Tra gli effetti «indiretti» fanno spicco i corollari virtuosi dei nuovi doveri di partecipazione alle trattative sanciti dall’art. 4 del Decreto: al dovere di informazione transitiva dell’imprenditore in crisi fanno infatti riscontro i doveri di informazione riflessiva e riscontro reattivo, con «risposta tempestiva e motivata», dei creditori; doveri ulteriormente rafforzati per le banche, gli intermediari finanziari, i loro mandatari e i cessionari dei loro crediti, che sono «tenuti a partecipare alle trattative in modo attivo e informato» e che non possono invocare l’accesso alla composizione negoziata della crisi come causa di revoca degli affidamenti concessi: art. 4, comma 6).

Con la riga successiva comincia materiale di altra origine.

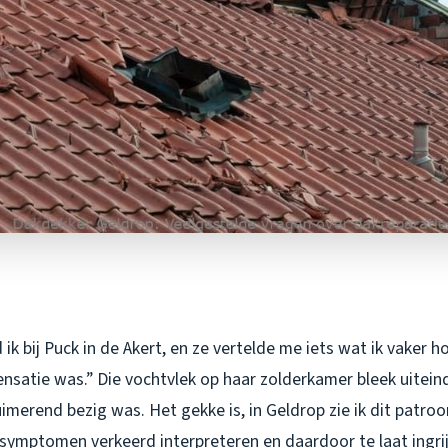
ik bij Puck in de Akert, en ze vertelde me iets wat ik vaker h
satie was.” Die vochtvlek op haar zolderkamer bleek uiteind
imerend bezig was. Het gekke is, in Geldrop zie ik dit patroo
 symptomen verkeerd interpreteren en daardoor te laat ingri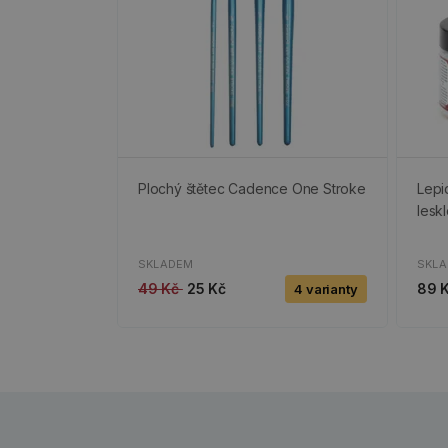
Plochý štětec Cadence One Stroke
Lepi
lesk
SKLADEM
SKL
49 Kč
25 Kč
89 
4 varianty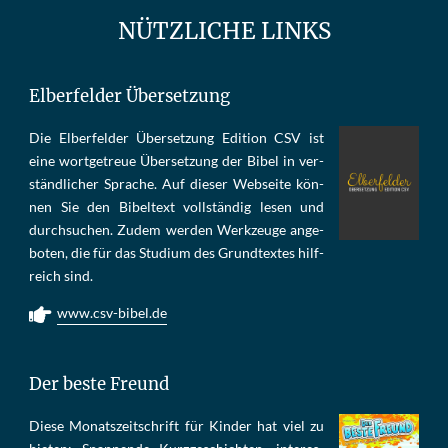
NÜTZLICHE LINKS
Elberfelder Übersetzung
Die Elber­fel­der Über­set­zung Edi­tion CSV ist
eine wort­ge­treue Über­set­zung der Bi­bel in ver­
ständ­li­cher Spra­che. Auf die­ser Web­sei­te kön­
nen Sie den Bi­bel­text voll­stän­dig le­sen und
durch­su­chen. Zu­dem wer­den Werk­zeu­ge an­ge­
bo­ten, die für das Stu­di­um des Grund­tex­tes hilf­
reich sind.
www.csv-bibel.de
Der beste Freund
Die­se Mo­nats­zeit­schrift für Kin­der hat viel zu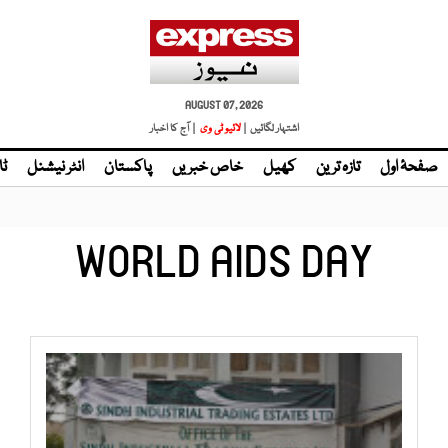
AUGUST 07, 2026
اشتہار لگائیں |
لائیو ٹی وی
| آج کا اخبار
صفحۂ اول
تازہ ترین
کھیل
خاص خبریں
پاکستان
انٹر نیشنل
ٹا
WORLD AIDS DAY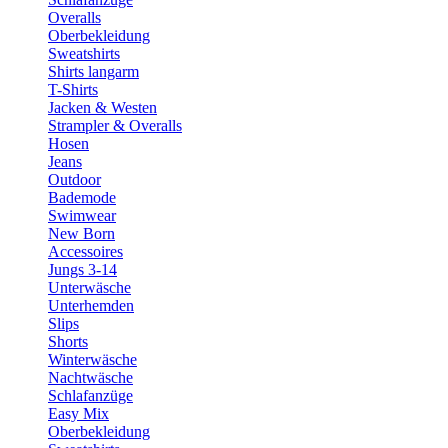
Overalls
Oberbekleidung
Sweatshirts
Shirts langarm
T-Shirts
Jacken & Westen
Strampler & Overalls
Hosen
Jeans
Outdoor
Bademode
Swimwear
New Born
Accessoires
Jungs 3-14
Unterwäsche
Unterhemden
Slips
Shorts
Winterwäsche
Nachtwäsche
Schlafanzüge
Easy Mix
Oberbekleidung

In queste disposizioni va colta la novità più significativa tra quelle introdotte dall’intera disciplina contenuta nel d.l. 118: le nuove regole si ricollegano alla previsione del generale dovere di «comportarsi secondo buona fede e correttezza» che il Codice della crisi impone a debitore e creditori «[n]ell’esecuzione degli accordi e nelle procedure di regolazione della crisi e dell’insolvenza e durante le trattative che le precedono» (art. 4, co. 1), declinato, quanto ai creditori, nel «dovere, in particolare, di collaborare lealmente con il debitore, con i soggetti preposti alle procedure di allerta e composizione assistita della crisi, con gli organi nominati dall’autorità giudiziaria nelle procedure di regolazione della crisi e dell’insolvenza e di rispettare l’obbligo di riservatezza sulla situazione del debitore, sulle iniziative da questi assunte e sulle informazioni acquisite» (art. 4, comma 3, CCI). Lo sviluppo di queste previsioni operato dall’art. 4 del d.l. 118/2021 sembra determinare un cambio di paradigma nel nostro sistema delle procedure concorsuali, all’interno del quale i creditori non sono più considerati soltanto come titolari di diritti ma diventano, con una chiarezza sinora inedita sul piano normativo, anche destinatari di doveri. Al riguardo è dato cogliere una linea di continuità fra i doveri imposti ai creditori sin dalla fase delle trattative condotte sotto l’egida dell’esperto e la nuova disciplina (trapiantata nella legge fallimentare, ma già presente in nuce, per i creditori bancari e finanziari, nella disciplina previgente) degli accordi a efficacia estesa: il denominatore comune di tali precetti è costituito dalla imposizione ai creditori di doveri di cooperare alla ristrutturazione, diversamente articolati e declinati nelle diverse fasi di regolazione della crisi.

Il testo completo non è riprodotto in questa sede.